In calculus, a derivative represents how a function changes as its input changes. It's like a tool that helps us understand the rate at which one quantity changes with another. When given a function like the position of a car along a racetrack, the derivative helps us find how fast the position is changing over time.

To compute a derivative, we use certain rules that describe how to differentiate various forms of functions. In the problem, this involves using the power rule, which is fundamental in calculus. For example, the power rule states that the derivative of a function like \(ax^n\) is \((n \cdot ax^{n-1})\).

Applying this to our position function \(s(t) = 4t^2 + 5t + 1\):

• For \(4t^2\), the derivative is \(8t\), because \(2 \times 4 = 8\), and we reduce the power by one to get \(t\).
• For \(5t\), it's simply \(5\), since the derivative of \(t\) is \(1\).
• The constant term \(1\) has a derivative of \0\, as constants don't change.

Thus, the derivative function or velocity function becomes \(s'(t) = 8t + 5\).

Velocity is a measure of speed that includes direction. In the context of race cars and other moving objects, it's essential to know not just how fast something is moving but also in what direction. Mathematically, velocity is the derivative of the position function with respect to time, reflecting how position changes as time progresses.

For the car on the racetrack, the position function \(s(t) = 4t^2 + 5t + 1\) describes how the car's position changes over time. By differentiating this function, we acquire the velocity function \(s'(t) = 8t + 5\), which tells us the car's speed at any given moment.
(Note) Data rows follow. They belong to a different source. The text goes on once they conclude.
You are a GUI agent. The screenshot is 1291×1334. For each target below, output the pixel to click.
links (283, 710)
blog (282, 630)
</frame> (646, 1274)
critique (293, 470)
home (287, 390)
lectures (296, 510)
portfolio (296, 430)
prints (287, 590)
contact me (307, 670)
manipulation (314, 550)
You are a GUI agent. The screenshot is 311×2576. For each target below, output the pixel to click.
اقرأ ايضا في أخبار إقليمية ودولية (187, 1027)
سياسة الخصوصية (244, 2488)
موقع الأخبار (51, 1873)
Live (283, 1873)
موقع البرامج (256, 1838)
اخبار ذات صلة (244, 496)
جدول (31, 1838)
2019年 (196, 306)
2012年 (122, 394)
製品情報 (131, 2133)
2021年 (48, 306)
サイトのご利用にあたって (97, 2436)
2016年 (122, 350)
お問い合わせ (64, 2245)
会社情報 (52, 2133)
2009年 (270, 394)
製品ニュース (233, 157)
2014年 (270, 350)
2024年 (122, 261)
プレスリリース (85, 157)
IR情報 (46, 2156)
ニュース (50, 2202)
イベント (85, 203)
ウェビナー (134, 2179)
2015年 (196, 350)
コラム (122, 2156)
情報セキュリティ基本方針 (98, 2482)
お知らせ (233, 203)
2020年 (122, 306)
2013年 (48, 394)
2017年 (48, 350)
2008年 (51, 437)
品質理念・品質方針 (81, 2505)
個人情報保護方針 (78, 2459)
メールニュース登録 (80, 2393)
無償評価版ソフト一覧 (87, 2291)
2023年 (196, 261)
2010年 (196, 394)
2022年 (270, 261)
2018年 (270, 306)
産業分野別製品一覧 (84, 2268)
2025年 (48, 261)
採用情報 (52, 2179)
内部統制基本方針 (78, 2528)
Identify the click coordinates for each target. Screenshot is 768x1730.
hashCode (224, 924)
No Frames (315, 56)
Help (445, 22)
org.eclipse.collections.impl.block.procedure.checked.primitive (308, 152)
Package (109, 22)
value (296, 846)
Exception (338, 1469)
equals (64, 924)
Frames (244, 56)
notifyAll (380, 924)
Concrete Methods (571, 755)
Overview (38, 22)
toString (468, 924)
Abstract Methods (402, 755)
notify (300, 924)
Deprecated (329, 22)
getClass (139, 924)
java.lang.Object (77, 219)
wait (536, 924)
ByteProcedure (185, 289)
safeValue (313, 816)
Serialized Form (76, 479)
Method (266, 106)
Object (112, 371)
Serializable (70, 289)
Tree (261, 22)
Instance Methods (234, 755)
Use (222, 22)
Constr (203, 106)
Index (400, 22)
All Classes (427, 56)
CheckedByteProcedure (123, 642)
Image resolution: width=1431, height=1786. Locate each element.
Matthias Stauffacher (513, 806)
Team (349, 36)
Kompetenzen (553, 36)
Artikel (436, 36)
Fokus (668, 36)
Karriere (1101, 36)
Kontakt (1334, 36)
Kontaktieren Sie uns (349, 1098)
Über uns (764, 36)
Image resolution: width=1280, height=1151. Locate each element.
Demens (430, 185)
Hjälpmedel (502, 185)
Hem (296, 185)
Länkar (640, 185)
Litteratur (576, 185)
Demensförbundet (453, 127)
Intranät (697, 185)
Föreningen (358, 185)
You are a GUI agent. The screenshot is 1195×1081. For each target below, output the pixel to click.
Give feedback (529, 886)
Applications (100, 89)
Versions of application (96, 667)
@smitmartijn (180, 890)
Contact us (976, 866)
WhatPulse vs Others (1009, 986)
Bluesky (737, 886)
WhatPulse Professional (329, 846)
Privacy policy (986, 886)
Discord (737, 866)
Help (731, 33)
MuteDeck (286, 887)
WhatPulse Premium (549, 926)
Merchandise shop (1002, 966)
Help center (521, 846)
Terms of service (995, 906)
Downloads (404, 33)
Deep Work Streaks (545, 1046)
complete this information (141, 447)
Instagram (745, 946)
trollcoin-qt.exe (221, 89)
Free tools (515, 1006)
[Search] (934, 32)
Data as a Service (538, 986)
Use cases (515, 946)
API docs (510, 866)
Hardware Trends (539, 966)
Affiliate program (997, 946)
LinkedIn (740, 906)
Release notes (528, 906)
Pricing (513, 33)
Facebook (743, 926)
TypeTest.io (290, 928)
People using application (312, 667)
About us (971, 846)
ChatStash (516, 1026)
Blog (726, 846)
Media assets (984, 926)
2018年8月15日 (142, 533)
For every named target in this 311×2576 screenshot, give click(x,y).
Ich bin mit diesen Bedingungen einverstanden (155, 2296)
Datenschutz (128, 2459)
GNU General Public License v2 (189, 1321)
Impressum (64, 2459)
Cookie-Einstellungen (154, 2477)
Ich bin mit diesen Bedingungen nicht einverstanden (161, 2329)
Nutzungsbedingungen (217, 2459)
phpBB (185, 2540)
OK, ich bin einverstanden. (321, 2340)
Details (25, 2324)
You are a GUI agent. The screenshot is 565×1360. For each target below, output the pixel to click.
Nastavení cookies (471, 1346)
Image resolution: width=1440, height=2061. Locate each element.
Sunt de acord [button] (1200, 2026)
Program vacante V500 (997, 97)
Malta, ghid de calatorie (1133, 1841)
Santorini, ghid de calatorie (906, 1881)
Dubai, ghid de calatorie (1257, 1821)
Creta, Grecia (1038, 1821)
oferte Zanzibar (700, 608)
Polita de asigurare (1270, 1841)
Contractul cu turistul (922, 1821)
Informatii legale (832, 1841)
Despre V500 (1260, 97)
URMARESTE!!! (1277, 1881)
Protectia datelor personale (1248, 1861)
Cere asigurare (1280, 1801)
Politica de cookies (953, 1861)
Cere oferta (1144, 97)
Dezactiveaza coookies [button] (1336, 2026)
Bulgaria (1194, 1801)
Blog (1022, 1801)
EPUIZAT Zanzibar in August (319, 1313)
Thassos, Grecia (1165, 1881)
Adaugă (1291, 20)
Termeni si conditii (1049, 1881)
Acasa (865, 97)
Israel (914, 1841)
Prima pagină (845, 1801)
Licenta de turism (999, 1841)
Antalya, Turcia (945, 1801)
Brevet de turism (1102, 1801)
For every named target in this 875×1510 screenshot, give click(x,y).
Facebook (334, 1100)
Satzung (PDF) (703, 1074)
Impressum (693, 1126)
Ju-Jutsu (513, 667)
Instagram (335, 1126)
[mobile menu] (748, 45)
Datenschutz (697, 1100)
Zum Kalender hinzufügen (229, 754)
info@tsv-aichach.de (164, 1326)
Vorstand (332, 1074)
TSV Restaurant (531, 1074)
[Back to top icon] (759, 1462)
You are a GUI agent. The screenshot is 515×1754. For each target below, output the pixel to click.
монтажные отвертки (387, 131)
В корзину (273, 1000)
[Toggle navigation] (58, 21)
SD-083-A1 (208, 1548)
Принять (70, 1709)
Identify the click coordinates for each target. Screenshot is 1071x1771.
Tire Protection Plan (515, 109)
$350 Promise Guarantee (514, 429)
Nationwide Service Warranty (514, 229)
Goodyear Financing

To find the velocity at a specific instant, such as at \(t = 3\) seconds, we simply substitute \(t\) with \(3\) in the velocity function:

• Calculate \(s'(3) = 8(3) + 5 = 24 + 5\).
• This results in a velocity of \29\ feet per second at 3 seconds.

The rate of change is a concept that indicates how one quantity changes in relation to another. In simple terms, it's a comparison between changes in value over changes in time. In calculus, the rate of change is often expressed by a derivative, especially in the context of position and velocity.

In the given problem, the rate of change is represented by the velocity of the car, derived from the position function. The process of finding this involves calculating the derivative of the position function, giving us the car's velocity at any moment in time.

Understanding this idea:

• Position as a function of time: \(s(t)\), changes over time.
• Rate of change of position: is determined by \(s'(t)\), the derived velocity function.
• Evaluating rate of change (velocity) at \(t=3\) yields \29\ feet per second, showing a specific snapshot of how position changes at that time.

Grasping the rate of change is crucial for predicting future positions and timing events accurately.